Четвертая глава
У входа в зоопарк суетились и ревели мелкие. Вероника стояла у забора и, профессионально шныряя глазами, лизала мороженое.
– Котик, я здесь!
Я инстинктивно оглянулся.
– Слушай, барышня, если еще раз услышу этот словесный понос про «котика», удавлю! Какой я тебе к чертям «котик»?!
– Ну-у, я думала, тебе нравится. А как мне тебя называть, дядя Коля, что ли?!
Тут задумался уже я. Действительно, как ей меня называть? Я же, можно сказать, при исполнении. При перевоспитании. Ой, какой дурак.
– А сколько же тебе лет, девушка?
– Восемнадцать! Уже.
Ну, на внучку она не тянет! Хотя если бы я родил в двадцать… Куда ее определять?! В дочки, что ли? Матери! Гребаные.
– Короче, называй меня просто Колей. А-а, зови как хочешь!
– А почему в зоопарк? Нет, конечно, здорово, я всю жизнь мечтала. Но ты же обещал по ленинским местам?!

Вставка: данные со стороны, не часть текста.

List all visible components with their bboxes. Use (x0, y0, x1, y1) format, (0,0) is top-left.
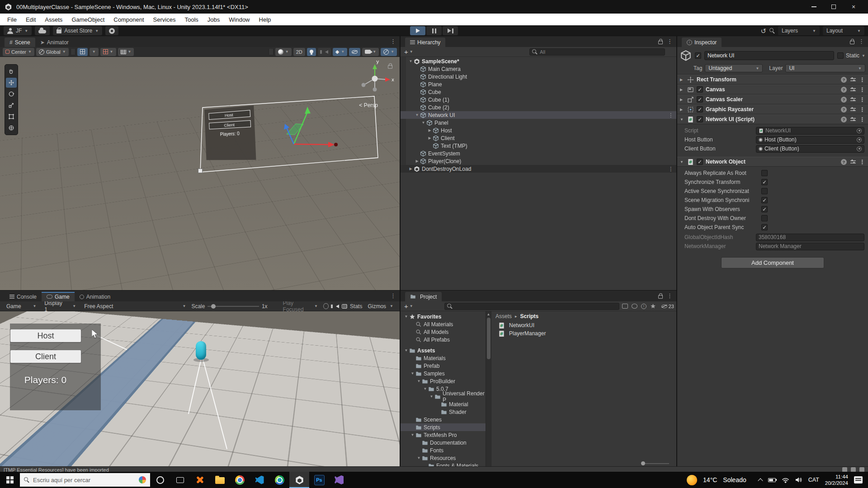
hierarchy-row-network-ui[interactable]: ▼Network UI⋮ (401, 111, 676, 119)
help-icon[interactable]: ? (841, 87, 847, 93)
menu-component[interactable]: Component (109, 14, 148, 25)
object-picker-icon[interactable] (857, 137, 862, 142)
component-network-object[interactable]: ▼ Network Object ?⋮ (677, 157, 868, 167)
hierarchy-menu-icon[interactable]: ⋮ (667, 38, 673, 44)
project-tree-scripts[interactable]: Scripts (401, 423, 486, 431)
scene-panel-menu-icon[interactable]: ⋮ (390, 38, 396, 44)
expand-arrow-icon[interactable]: ▼ (416, 456, 422, 460)
help-icon[interactable]: ? (841, 107, 847, 113)
project-tree-universal-render-p[interactable]: ▼Universal Render P (401, 393, 486, 400)
game-display-mode-dropdown[interactable]: Game▼ (4, 302, 39, 310)
expand-arrow-icon[interactable]: ▶ (414, 159, 420, 163)
snap-increment-button[interactable]: ▼ (118, 48, 134, 56)
favorites-filter-icon[interactable] (650, 303, 656, 309)
expand-arrow-icon[interactable]: ▶ (427, 128, 433, 132)
project-tree-textmesh-pro[interactable]: ▼TextMesh Pro (401, 431, 486, 439)
menu-assets[interactable]: Assets (40, 14, 67, 25)
tab-hierarchy[interactable]: Hierarchy (405, 38, 445, 47)
tab-animator[interactable]: ➤Animator (35, 38, 74, 47)
static-dropdown-icon[interactable]: ▼ (862, 54, 865, 58)
static-checkbox[interactable] (837, 52, 844, 59)
project-tree-material[interactable]: Material (401, 400, 486, 408)
game-client-button[interactable]: Client (10, 350, 81, 363)
language-indicator[interactable]: CAT (808, 477, 819, 483)
tab-project[interactable]: Project (405, 292, 442, 301)
hierarchy-row-cube-1[interactable]: Cube (1) (401, 96, 676, 103)
weather-temp[interactable]: 14°C (703, 476, 717, 483)
audio-toggle[interactable] (318, 48, 331, 56)
component-menu-icon[interactable]: ⋮ (859, 77, 865, 83)
taskbar-photoshop[interactable]: Ps (309, 472, 329, 488)
network-ui-enabled-checkbox[interactable] (697, 116, 703, 122)
pause-button[interactable] (426, 26, 442, 35)
tab-game[interactable]: Game (42, 292, 75, 301)
project-tree-favorites[interactable]: ▼Favorites (401, 313, 486, 320)
component-menu-icon[interactable]: ⋮ (859, 97, 865, 103)
hierarchy-row-plane[interactable]: Plane (401, 80, 676, 88)
toggle-checkbox[interactable] (761, 179, 768, 185)
rotate-tool[interactable] (6, 89, 17, 99)
transform-tool[interactable] (6, 123, 17, 133)
hierarchy-row-host[interactable]: ▶Host (401, 127, 676, 134)
hierarchy-row-samplescene[interactable]: ▼SampleScene* (401, 57, 676, 65)
orientation-dropdown[interactable]: Global▼ (36, 48, 69, 56)
expand-arrow-icon[interactable]: ▼ (410, 371, 415, 375)
presets-icon[interactable] (850, 87, 856, 92)
undo-history-icon[interactable]: ↺ (760, 28, 766, 34)
wifi-icon[interactable] (782, 477, 789, 483)
hierarchy-search-input[interactable] (540, 49, 662, 55)
menu-window[interactable]: Window (224, 14, 254, 25)
menu-help[interactable]: Help (255, 14, 276, 25)
maximize-button[interactable] (824, 0, 844, 14)
presets-icon[interactable] (850, 159, 856, 164)
host-button-object-field[interactable]: Host (Button) (756, 136, 864, 144)
toggle-checkbox[interactable] (761, 224, 768, 230)
presets-icon[interactable] (850, 97, 856, 102)
display-target-dropdown[interactable]: Display 1▼ (42, 302, 79, 310)
breadcrumb-root[interactable]: Assets (495, 313, 512, 319)
taskbar-chrome[interactable] (230, 472, 250, 488)
camera-dropdown[interactable]: ▼ (362, 48, 379, 56)
expand-arrow-icon[interactable]: ▶ (408, 167, 414, 171)
component-graphic-raycaster[interactable]: ▶ Graphic Raycaster ?⋮ (677, 104, 868, 114)
hierarchy-row-eventsystem[interactable]: EventSystem (401, 150, 676, 157)
project-tree-scenes[interactable]: Scenes (401, 416, 486, 423)
gizmo-lock-icon[interactable] (388, 65, 392, 69)
help-icon[interactable]: ? (841, 97, 847, 103)
project-tree-assets[interactable]: ▼Assets (401, 347, 486, 354)
expand-arrow-icon[interactable]: ▼ (422, 387, 428, 391)
grid-snap-options[interactable]: ▼ (90, 48, 99, 56)
2d-toggle[interactable]: 2D (293, 48, 305, 56)
hierarchy-row-text-tmp[interactable]: Text (TMP) (401, 142, 676, 150)
toggle-checkbox[interactable] (761, 197, 768, 203)
status-icon-1[interactable] (842, 467, 847, 472)
menu-gameobject[interactable]: GameObject (67, 14, 109, 25)
expand-arrow-icon[interactable]: ▼ (408, 59, 414, 63)
graphic-raycaster-enabled-checkbox[interactable] (697, 106, 703, 113)
account-dropdown[interactable]: JF▼ (4, 26, 32, 35)
project-search-input[interactable] (455, 304, 617, 309)
hierarchy-create-button[interactable]: +▼ (403, 48, 415, 56)
project-search[interactable] (444, 303, 619, 310)
hidden-objects-toggle[interactable] (349, 48, 360, 56)
script-object-field[interactable]: NetworkUI (756, 127, 864, 135)
project-tree-all-models[interactable]: All Models (401, 328, 486, 336)
taskbar-visual-studio[interactable] (329, 472, 349, 488)
game-host-button[interactable]: Host (10, 329, 81, 342)
services-button[interactable] (105, 26, 118, 35)
hierarchy-row-cube[interactable]: Cube (401, 88, 676, 96)
cloud-button[interactable] (35, 26, 50, 35)
expand-arrow-icon[interactable]: ▼ (403, 348, 409, 352)
hierarchy-row-panel[interactable]: ▼Panel (401, 119, 676, 127)
status-icon-2[interactable] (851, 467, 856, 472)
gameobject-name-field[interactable]: Network UI (704, 51, 834, 60)
global-search-icon[interactable] (769, 28, 775, 33)
taskbar-vscode[interactable] (250, 472, 269, 488)
hand-tool[interactable] (6, 66, 17, 76)
task-view-button[interactable] (170, 472, 190, 488)
layer-dropdown[interactable]: UI▼ (785, 64, 865, 72)
play-focused-dropdown[interactable]: Play Focused▼ (280, 302, 321, 310)
project-tree-probuilder[interactable]: ▼ProBuilder (401, 377, 486, 385)
menu-edit[interactable]: Edit (21, 14, 40, 25)
project-lock-icon[interactable] (658, 295, 663, 299)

Я и сам не знал четкого ответа на этот лобовой вопрос, поэтому начал издалека:
– Видишь ли, – я уже закупил ей очередную партию мороженого, видимо, она не мыслит своего существования без лизания чего-либо, – когда то давно, еще почти до твоего рождения, я работал в телевизоре, мы снимали какой-то бред про засилье коммунистов. Так вот, с тех пор я четко запомнил, что памятных ленинских мест в Москве аж сто двадцать четыре! Интересная все-таки штука память! Что было пару дней назад в кабаке, не помню, а чепуху про Ленина семнадцатилетней давности – пожалуйста! Я даже помню, что улица Тулинская в Москве в районе Таганки, интересно, осталось ли название… Так вот, она была названа не в честь славного города Тулы, а по одному из псевдонимов Ульянова – Тулин. Представляешь, какой маразм!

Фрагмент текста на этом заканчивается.